Assuming the term ‘preventive treatment’ indicates treatment of carriers of a severe inherited disease before they develop any symptoms, early intervention may become feasible but may not be desirable. The justification for preventive treatment would have to be found in disease penetrance. If a mutation will definitely cause disease, the decision is relatively simple if the side effects of the treatment are mild or absent.

We also would have to define ‘asymptomatic’ very clearly. Let us use the phospholamban (PLN) p.(Arg14del) cardiomyopathy as an example, in which penetrance of the disease is highly variable, with an arrhythmogenic phenotype presenting at a younger age than the dilated cardiomyopathy phenotype [1]. Yet, many (> 50%) carriers reach the age of 75 years without ever developing symptoms severe enough to seek medical attention. In addition, we are identifying more and more carriers through screening existing datasets (Lifelines Groningen, Blood Bank Amsterdam) in whom no overt disease is found. Therefore, just treating all carriers is against the primary principle of physicians: do no harm.

In the meantime, our diagnostic skills are improving. Using electrocardiography, echocardiography and magnetic resonance imaging, we can see the initiation of a cardiomyopathy. Beautiful studies have been completed by Van der Leur et al., who employed artificial intelligence to detect early changes in the PLN p.(Arg14del) electrocardiogram (ECG) [2]. In addition Taha et al. showed where and how echocardiographic strain patterns are changing and should be considered as early disease parameters [3]. Furthermore, by implanting loop recorders and modernising Holter recordings, more arrhythmias can be detected.

But do these early hints always result in symptoms? Not in a 100% of carriers. However, there is a group with early disease signs but no complaints we would like to treat. Does that entail pre-emptive treatment? Probably not, as the first signs of disease are already present as indicated by changed ECG patterns, abnormal strain analysis results and nonsustained ventricular tachycardias. The path to symptoms is then relatively short.
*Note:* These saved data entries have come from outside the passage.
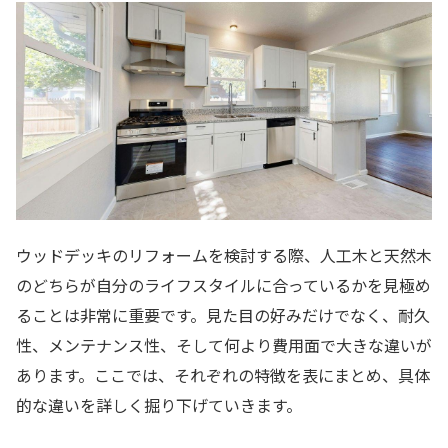
ウッドデッキのリフォームを検討する際、人工木と天然木
のどちらが自分のライフスタイルに合っているかを見極め
ることは非常に重要です。見た目の好みだけでなく、耐久
性、メンテナンス性、そして何より費用面で大きな違いが
あります。ここでは、それぞれの特徴を表にまとめ、具体
的な違いを詳しく掘り下げていきます。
Therefore, I propose not to treat all carriers with devices or drugs. However, we can start treatment in patients who show onset of cardiomyopathy, not to prevent the disease but to delay the onset of symptoms. The next problem then is to choose an appropriate evidence-based therapy. The work by Eijgenraam et al. clearly showed that in mouse models, pharmacological treatment is not effective in reducing mortality [4]. In addition, the well-designed clinical trial iPHORECAST indicated eplerenone had no effect on delaying the disease either [5]. The team from the University Medical Centre Groningen in the Netherlands clearly showed that pre-emptive pharmacological intervention is currently not a realistic option. The only alternative left is to switch to gene therapy, which has been shown to be effective in mice [6] but is not yet an option for patients, although that is likely to change within 1–2 years. At the moment, 4 US-based gene therapy companies are looking into the PLN p.(Arg14del) models to find a treatment or even a cure. The options are overexpressing the normal gene, reducing the endogenous expression level of PLN (both alleles) or cutting and pasting the chromosomal DNA. The cut-and-paste option is based on viral delivery of the CRISPR/Cas-based tools and is currently being studied. The gene editing approach disrupting the defective allele in heterozygous mice was successful, as reported by Dave et al. [7] Tenaya (San Francisco, CA, USA) recently showed that by reducing PLN expression in the homozygous R14Del mouse model, life expectancy increased. Alternatively, the defective gene can be corrected by introducing the missing triplet in cardiomyocytes [8,9,10].

Nevertheless, these therapeutic steps are experimental and not ready to be offered to patients. Hence, they are no options for asymptomatic carriers. Maybe, in contrast to the author of the Pro article, I consider myself a realist by nature.